Si no, ¿a qué razón se debe que me hablara de viajes y jinetes insomnes y remarcando tanto en la edad de un niño de ocho a nueve años?  ¡Claro!, en ese momento yo no podía pensar jamás que con esos relatos él en realidad se estaba despidiendo, me decía adiós, caminando de uno a otro lado de su habitación.

Aunque claro, cuando me lo refería se lo notaba exaltado, vehemente, caminando febril y agitado entre los muebles, apoyándose en un bastón tronante e indetenible. Y como si hubiera estado buscando que alguien lo escuchara.

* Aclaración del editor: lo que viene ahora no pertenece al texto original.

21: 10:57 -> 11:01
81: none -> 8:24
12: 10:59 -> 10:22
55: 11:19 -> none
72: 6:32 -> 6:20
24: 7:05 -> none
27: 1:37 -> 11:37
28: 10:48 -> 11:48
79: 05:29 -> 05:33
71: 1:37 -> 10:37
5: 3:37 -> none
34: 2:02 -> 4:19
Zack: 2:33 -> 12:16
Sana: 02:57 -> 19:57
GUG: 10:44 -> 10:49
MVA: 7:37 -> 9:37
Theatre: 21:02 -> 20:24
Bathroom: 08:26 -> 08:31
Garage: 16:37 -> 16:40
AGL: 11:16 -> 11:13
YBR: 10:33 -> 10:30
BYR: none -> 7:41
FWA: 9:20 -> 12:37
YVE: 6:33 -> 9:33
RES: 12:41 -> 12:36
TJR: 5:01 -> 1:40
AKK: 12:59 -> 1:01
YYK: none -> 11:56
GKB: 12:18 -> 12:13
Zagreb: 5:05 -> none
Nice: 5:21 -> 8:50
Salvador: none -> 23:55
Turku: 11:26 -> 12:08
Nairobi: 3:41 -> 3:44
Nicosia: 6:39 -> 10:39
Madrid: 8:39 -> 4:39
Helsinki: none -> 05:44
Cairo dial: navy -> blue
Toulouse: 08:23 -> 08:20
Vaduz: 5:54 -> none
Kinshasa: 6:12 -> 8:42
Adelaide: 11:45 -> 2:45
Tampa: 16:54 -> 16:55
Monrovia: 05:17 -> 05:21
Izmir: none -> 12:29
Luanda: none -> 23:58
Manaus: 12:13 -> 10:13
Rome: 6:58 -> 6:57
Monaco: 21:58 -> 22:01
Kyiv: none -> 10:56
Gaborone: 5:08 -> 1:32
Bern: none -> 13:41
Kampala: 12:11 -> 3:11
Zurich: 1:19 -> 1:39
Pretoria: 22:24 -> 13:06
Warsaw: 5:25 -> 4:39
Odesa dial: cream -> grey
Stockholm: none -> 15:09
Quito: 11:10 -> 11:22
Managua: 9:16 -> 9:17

Me dejó la sensación de algo simbólico, de que había un mensaje secreto y oculto en toda esa conversación o consigna, dicha en ese estado misterioso y difuso, aunque febril, del adiós. Después he revisado sus libros para ver si este era un tema recurrente en él. Y que quizá estaba repitiendo constantemente en melopea algo que ya estaba escrito. Que quizá fuera un tópico y algo para él muy querido. Que tal vez son estampas en las cuales se recreara siempre.

 

Festejando el cumpleaños de C. E. Zavaleta en Capulí


7. Le agradecí

conmovido

 

Pero no. ¡No hay tal anotación! No encuentro ningún desarrollo de estos temas de los cuales me habló esa tarde alucinada donde el estío tremolaba en las ventanas, ya pocos días antes de morir. Es más, no encuentro en sus libros ninguna referencia a Pío, el guía. ¿Era un personaje que lo estaba inventando en esos días?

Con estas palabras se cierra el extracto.